I have multiple pdf files that I want to extract a group of specific pages from where each set of pages is different for each pdf file. I have created a dictionary with the keys as the pdf file name and the values as the list of pages to be extracted from each pdf file (shown as key). I intend to extract the given pages from the associated pdf file and write them all to one new pdf file so that I can do data extraction on this final file. I have tried PyPDF4 as well as FPDF but no joy as yet as it gives me either a large pdf with blank pages or a pdf with just 1 or 2 pages extracted or error that the pdf object cannot be found. I am hoping to get some guidance on where I am going wrong with my approach. Below is my code:
import PyPDF4
from PyPDF4 import PdfFileReader, PdfFileWriter
for pdf,pgs in dic_11_1.items():
pdf=list(dic_11_1.keys())
pgs=list(dic_11_1.values())
for i in range(0,len(pdf)):
pages = pgs[i]
object = open(pdf[i],'rb')
pdfinput=PyPDF4.PdfFileReader(object,'rb')
if pdfinput.isEncrypted:
pdfinput.decrypt('')
else:
pdfinput
for p in pages:
page=pdfinput.getPage(p)
pdf_writer=PyPDF4.PdfFileWriter()
pdf_writer.addPage(page)
with open('F111.pdf',mode='wb') as output:
pdf_writer.write(output)
The error that I get is 'PdfReadError: Could not find object.'
When I try FPDF with the following code, it runs a long time and gives me a large empty pdf file:
from fpdf import FPDF
import os
for pdf,pgs in dic_11_1.items():
pdf_in=open(pdf,'rb')
inputpdf=PdfFileReader(pdf_in,'rb')
if inputpdf.isEncrypted:
inputpdf.decrypt('')
else:
inputpdf
for p in pgs:
content=inputpdf.getPage(p).extractText()
pdf = FPDF('P','mm','A4')
pdf.add_page()
pdf.set_font("arial", size = 10)
for text in content:
text2=text.encode('latin-1', 'replace').decode('latin-1')
pdf.write(10,text2)
pdf.ln(8)
pdf.close()
return_byte_string=pdf.output('F_11_1.pdf','S').encode('latin-1')
pdf_file=open('F_11_1.pdf','wb')
pdf_file.write(return_byte_string)
pdf_file.close()
Any guidance would be greatly appreciated. Thank you in advance
CodePudding user response:
Well, the problem is you're not iterating properly. See comments in code for better understanding.

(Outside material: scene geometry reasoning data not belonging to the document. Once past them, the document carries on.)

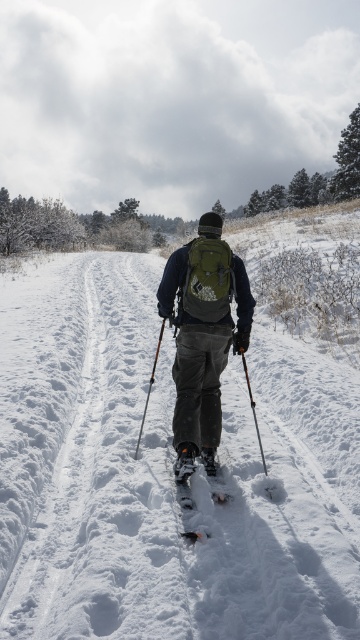 Question: Among these points, which one is farthest from the camera?

Choices:
 (A) (162, 326)
 (B) (198, 346)

Answer: (A)

Question: Does green fabric backpack at center have a lesser width compared to black matte ski at center?

Choices:
 (A) yes
 (B) no

Answer: (B)

Question: Is matte black ski pole at center thinner than white rubber snowshoe at center?

Choices:
 (A) no
 (B) yes

Answer: (A)

Question: Is white fluffy snow at center bigger than white textured snowshoe at center?

Choices:
 (A) no
 (B) yes

Answer: (B)

Question: Which of these objects is positioned closest to the black matte ski at center?

Choices:
 (A) white fluffy snow at center
 (B) white rubber snowshoe at center
 (C) matte black ski pole at center

Answer: (B)

Question: Among these objects, which one is farthest from the camera?

Choices:
 (A) matte black ski pole at center
 (B) green fabric backpack at center

Answer: (A) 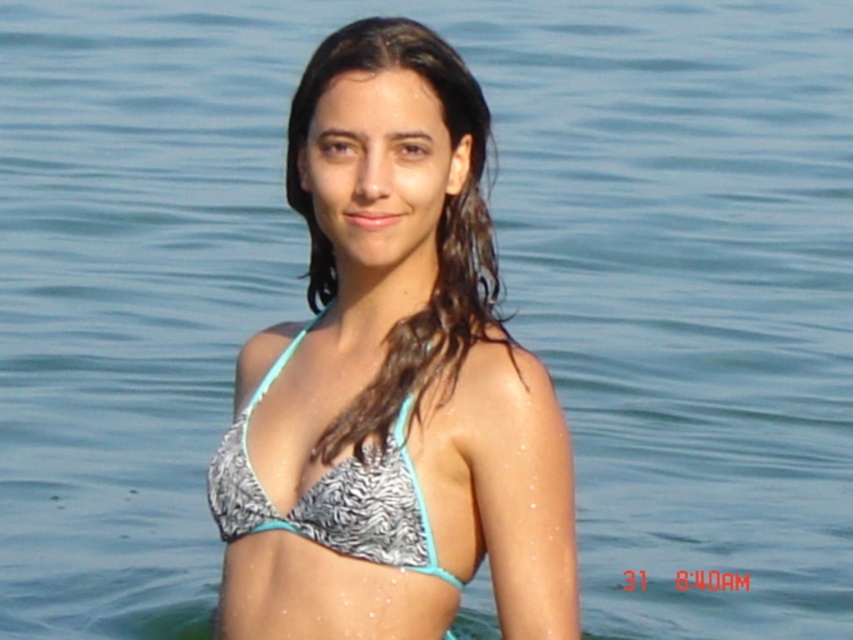 Identify the location of white printed bikini top at center. This screenshot has width=853, height=640. (392, 380).

Is white printed bikini top at center positioned before teal fabric bikini top at center?

Yes, white printed bikini top at center is in front of teal fabric bikini top at center.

UPD. PyPDF4 seems to add only page references to PdfFileWriter until it's actually written to some file. So we can close input sources only at the end. Thus this method won't work for large files count (on linux it will be restricted by ulimit and by default it's 1024, so we can open only 1000 input files 1 output file 3 system streams - stdin, stdout, stderr; this limit can be enlarged with ulimit -n <count>).
from PyPDF4 import PdfFileReader, PdfFileWriter
sect_11_1 = [
('filename1.pdf', 0, 1),
('filename2.pdf', 0, 1),
]
# note pages are zero-numbered
dic_11_1 = {}
# if sect_11_1 is of another format
# [('filename', [0, 1]), ...]
# remove star below
for filename, *pages in sect_11_1:
dic_11_1.setdefault(filename, [])
dic_11_1[filename].extend(pages)
# if filenames are not repeated, you can do just
# dic_11_1 = dict(sect_11_1)
# you need single writer for all files, don't declare it in a loop
pdf_writer = PdfFileWriter()
open_files = []
try:
for filename, pages in dic_11_1.items():
# now you have filename and pages set to 'filename1.pdf' and [1, 3, 4]

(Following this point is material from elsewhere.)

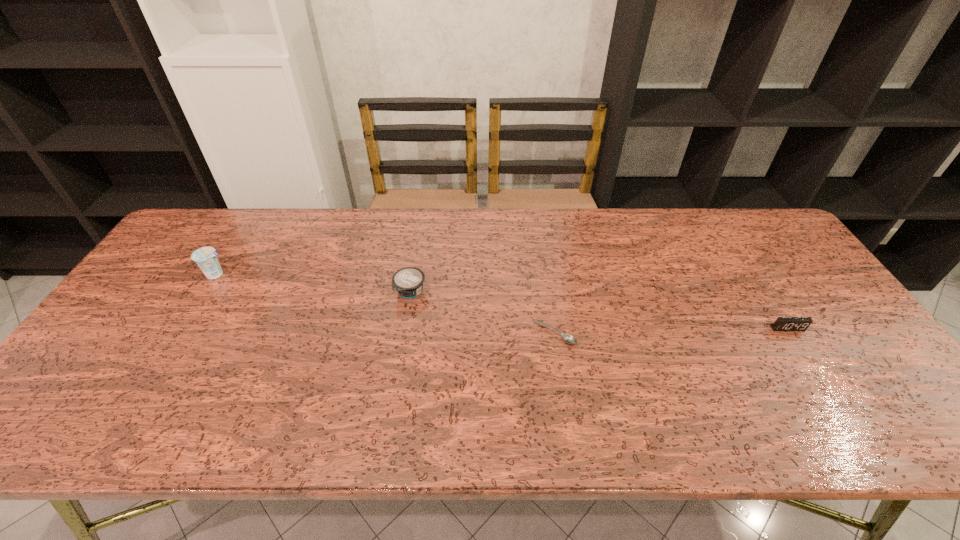 Where is `free region located on the front-facing side of the rightmost object`? free region located on the front-facing side of the rightmost object is located at coordinates (857, 437).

# on second iteration they'll be set to 'filename2.pdf' and [0, 2, 3]
# ...
# don't use `object` as variable name: it's valid, but bad style
# (it shadows builtin `object`)
src = open(filename, 'rb')
open_files.append(src)
pdfinput = PdfFileReader(src, 'rb')
if pdfinput.isEncrypted:
pdfinput.decrypt('')
# you don't need empty `else`
for p in pages:
# you might want to use `p - 1` instead if your input was 1-numbered
page = pdfinput.getPage(p)
pdf_writer.addPage(page)
# when all pages are added, write to output
with open('F111.pdf',mode='wb') as output:
pdf_writer.write(output)
finally: # if something was wrong, do it anyway
for f in open_files:
f.close() # we shouldn't keep files open after program run